Onların yalnızlıklarını paylaşır olmuştum. Yıllarca evlerinde yalnız yaşamış bu
insanların, beni nasıl severek kabul ettiklerinden çok etkileniyordum. Çocukluğumu
buralarda yaşasaydım sevgiye olan ihtiyacım bu kadar fazla olmazdı sanırım.
Ancak kafamdaki düşüncelerin etkisi ile
onlarla çok ilgilenmiyor, radyo ile zaman geçiriyordum. Bu davranışlarımın
farkına varan ebem beni sıkıştırmaya başlamıştı. Dedemin olmadığı zamanlarda:
---Oğlum
sende bir hal var, gel anlat rahatlarsın. Yoksa içindeki seni yer bitirir. Senin
bir sıkıntın varsa merak etme kimseye bir şey söylemem, beni bilirsin.
Ebemin ağzının sıkılığını duymuştum. Ondan
sır almak kolay olamazdı. Bu nedenle onunla sırlarını paylaşan çok olur, ağzı
da iyi laf ederdi. Ben onlarda kaldığım bu süre içinde köyündeki kadınların
onunla sık sık dertleştiklerine şahit olmuştum. Onlarla ne konuştuğunu ne ben, nede
Dedem bilmezdi. Ona güvenebileceğimi biliyordum ama henüz içimdeki yangını paylaşmak
istemiyor, belki bir gün olabilir diye düşünüyordum.
Günlerden bir gün dedem evde yokken
uyumakta olduğum sedirde, sayıklamış çok da terlemişim. Ebem başucumda
söylediklerimden pek bir şey anlamasa da Mine adını duymuş, uyandığımda yanıma
gelerek:
----Artık
anlatacaksın oğlum, nedir bu ter, sıkıntı, kim bu Mine?

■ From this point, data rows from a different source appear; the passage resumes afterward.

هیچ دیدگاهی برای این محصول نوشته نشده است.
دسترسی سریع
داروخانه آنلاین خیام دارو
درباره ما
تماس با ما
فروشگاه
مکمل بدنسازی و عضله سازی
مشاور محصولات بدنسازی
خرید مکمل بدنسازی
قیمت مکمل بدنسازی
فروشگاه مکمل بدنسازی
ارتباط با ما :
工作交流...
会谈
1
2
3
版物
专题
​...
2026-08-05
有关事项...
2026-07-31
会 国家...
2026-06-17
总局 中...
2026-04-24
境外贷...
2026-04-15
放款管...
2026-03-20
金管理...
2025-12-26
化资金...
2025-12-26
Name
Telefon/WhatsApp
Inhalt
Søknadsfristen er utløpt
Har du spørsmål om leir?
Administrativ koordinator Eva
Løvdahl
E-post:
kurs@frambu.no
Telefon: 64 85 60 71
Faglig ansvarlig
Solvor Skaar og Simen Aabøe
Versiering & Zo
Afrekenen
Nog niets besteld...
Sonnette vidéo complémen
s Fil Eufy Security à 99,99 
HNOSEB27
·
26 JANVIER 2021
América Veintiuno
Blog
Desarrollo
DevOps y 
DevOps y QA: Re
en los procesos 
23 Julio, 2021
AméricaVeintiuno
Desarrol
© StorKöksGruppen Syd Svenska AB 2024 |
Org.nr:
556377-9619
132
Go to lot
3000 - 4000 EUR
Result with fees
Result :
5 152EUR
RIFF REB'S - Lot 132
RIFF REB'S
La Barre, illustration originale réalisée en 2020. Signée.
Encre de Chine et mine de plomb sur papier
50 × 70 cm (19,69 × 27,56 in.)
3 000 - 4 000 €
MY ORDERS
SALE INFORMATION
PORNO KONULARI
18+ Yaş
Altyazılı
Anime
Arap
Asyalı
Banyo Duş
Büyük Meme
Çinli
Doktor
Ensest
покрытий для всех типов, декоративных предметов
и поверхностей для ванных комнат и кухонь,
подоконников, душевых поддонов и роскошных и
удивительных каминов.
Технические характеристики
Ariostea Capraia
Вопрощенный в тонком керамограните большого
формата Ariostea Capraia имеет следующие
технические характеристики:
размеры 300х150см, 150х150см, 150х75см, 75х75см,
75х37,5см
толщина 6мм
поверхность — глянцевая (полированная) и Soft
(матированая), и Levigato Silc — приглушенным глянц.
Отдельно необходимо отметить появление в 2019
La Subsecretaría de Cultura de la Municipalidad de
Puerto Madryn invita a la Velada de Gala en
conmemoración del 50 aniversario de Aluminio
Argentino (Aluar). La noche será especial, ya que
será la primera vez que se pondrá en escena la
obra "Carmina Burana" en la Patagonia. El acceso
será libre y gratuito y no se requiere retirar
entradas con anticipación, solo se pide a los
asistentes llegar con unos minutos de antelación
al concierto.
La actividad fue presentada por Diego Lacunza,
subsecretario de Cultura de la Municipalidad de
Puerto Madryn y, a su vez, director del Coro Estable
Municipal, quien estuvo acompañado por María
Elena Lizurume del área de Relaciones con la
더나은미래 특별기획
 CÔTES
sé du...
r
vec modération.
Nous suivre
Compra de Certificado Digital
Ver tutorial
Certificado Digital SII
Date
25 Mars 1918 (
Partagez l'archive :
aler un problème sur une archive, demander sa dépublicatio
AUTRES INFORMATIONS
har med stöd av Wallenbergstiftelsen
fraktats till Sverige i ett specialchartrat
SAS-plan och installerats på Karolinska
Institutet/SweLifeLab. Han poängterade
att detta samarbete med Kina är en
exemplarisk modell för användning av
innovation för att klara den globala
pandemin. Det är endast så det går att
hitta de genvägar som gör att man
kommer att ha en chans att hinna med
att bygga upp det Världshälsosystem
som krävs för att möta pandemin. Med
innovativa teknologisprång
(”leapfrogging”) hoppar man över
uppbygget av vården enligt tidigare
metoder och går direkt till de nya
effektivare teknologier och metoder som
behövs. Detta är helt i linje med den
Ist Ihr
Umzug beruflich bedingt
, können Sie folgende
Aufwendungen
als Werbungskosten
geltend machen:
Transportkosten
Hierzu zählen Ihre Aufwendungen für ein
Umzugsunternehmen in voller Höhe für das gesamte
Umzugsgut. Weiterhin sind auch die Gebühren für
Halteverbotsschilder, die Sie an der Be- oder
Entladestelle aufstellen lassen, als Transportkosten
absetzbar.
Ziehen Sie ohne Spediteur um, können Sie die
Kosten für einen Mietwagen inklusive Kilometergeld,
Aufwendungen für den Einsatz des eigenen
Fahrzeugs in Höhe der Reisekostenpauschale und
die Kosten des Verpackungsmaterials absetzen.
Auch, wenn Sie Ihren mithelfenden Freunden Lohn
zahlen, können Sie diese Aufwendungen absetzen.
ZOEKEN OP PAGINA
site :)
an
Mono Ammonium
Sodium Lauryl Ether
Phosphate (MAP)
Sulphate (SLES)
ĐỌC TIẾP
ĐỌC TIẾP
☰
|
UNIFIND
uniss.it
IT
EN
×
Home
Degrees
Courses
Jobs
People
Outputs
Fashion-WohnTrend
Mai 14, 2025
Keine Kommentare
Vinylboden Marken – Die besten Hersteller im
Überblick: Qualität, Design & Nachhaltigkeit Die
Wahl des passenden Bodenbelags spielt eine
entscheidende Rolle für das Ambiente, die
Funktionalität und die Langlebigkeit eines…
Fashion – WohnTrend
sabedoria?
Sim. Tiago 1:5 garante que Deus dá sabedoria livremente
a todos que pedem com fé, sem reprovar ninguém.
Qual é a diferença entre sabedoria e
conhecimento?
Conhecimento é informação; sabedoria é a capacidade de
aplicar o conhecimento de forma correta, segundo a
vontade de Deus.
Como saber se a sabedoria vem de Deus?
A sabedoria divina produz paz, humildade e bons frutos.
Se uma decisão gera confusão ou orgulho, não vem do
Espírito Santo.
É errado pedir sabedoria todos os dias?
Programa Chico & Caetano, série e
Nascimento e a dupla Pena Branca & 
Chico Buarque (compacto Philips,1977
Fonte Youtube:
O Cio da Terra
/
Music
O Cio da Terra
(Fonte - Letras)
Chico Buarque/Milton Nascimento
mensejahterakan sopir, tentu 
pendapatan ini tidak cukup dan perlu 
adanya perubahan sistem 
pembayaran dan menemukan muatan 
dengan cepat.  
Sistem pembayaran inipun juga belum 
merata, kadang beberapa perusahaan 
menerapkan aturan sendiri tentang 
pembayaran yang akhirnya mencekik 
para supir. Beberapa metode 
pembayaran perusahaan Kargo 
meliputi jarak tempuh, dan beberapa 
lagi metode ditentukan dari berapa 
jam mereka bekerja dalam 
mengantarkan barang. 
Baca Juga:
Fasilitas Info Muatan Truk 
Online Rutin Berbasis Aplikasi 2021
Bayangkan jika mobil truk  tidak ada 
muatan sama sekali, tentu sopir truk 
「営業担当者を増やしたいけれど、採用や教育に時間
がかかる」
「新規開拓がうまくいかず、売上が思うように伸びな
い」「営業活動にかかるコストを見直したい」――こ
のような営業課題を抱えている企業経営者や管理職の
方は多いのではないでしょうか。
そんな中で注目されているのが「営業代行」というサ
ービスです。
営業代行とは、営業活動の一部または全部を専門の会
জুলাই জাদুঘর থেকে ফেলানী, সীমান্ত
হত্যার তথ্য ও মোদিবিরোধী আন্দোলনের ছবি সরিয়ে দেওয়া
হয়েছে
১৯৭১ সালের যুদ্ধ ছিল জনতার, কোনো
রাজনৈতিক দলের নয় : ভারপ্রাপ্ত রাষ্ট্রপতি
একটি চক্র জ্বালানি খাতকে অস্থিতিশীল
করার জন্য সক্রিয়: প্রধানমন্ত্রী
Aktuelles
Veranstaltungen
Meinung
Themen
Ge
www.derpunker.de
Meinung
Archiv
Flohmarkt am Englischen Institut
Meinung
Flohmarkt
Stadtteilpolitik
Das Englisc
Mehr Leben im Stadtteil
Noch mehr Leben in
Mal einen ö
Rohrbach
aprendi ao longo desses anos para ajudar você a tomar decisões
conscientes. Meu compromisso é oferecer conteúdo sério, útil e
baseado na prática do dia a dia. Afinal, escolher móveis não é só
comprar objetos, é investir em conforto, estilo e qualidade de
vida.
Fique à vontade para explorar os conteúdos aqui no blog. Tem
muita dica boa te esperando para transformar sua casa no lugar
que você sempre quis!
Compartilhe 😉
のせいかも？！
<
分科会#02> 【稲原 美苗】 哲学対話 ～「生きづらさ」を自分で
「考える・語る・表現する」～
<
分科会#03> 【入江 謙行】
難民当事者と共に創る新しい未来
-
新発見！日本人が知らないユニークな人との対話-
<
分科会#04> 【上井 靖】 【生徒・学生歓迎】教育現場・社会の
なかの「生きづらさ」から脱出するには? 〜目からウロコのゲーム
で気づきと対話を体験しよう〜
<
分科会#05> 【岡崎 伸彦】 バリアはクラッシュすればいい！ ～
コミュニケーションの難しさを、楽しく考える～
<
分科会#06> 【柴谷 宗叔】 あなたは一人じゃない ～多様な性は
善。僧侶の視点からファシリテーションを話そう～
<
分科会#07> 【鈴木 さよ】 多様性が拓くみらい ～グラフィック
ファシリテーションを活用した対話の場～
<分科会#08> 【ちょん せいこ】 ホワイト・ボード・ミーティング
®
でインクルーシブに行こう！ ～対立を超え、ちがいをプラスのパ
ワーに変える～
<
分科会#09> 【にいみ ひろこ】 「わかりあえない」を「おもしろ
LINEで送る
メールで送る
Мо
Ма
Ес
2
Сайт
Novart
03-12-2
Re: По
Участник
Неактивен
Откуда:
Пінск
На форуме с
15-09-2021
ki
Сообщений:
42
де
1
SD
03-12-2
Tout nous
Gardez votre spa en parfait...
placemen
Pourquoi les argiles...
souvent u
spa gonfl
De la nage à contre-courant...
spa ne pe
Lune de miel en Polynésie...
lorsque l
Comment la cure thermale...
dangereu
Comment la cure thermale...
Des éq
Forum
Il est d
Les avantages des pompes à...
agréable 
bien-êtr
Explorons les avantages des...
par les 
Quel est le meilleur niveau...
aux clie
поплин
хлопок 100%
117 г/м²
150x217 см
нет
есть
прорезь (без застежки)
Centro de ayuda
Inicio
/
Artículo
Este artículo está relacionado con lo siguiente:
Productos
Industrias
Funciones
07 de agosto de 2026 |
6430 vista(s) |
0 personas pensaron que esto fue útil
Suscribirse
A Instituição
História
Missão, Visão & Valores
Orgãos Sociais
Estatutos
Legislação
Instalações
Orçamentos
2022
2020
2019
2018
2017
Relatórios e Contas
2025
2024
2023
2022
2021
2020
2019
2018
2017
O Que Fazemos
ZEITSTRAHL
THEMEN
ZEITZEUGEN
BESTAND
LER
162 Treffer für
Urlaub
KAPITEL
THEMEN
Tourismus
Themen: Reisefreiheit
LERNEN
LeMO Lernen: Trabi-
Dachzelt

Artık kaçmayacak şimdiye kadar kimseyle
paylaşmadığım bu konuyu ebemle paylaşacaktım. Bir tas su içtikten sonra yanına
oturdum, ardından soğuk havada, sobanın yanışını izleyerek Mine ile
yaşadıklarımı ebeme tam olarak anlattım.
---Aman
ebe sadece sana anlattım, ne olur kimseye bir şey deme.
Ebem
bana dönerek:
----O
nasıl söz Hikmet, sen ebeni tanımıyor musun?
Ebem
bana bir şey demeden düşünüyordu. Belli ki hoşuna gitmeyen bir şeyle karşılaşmıştı.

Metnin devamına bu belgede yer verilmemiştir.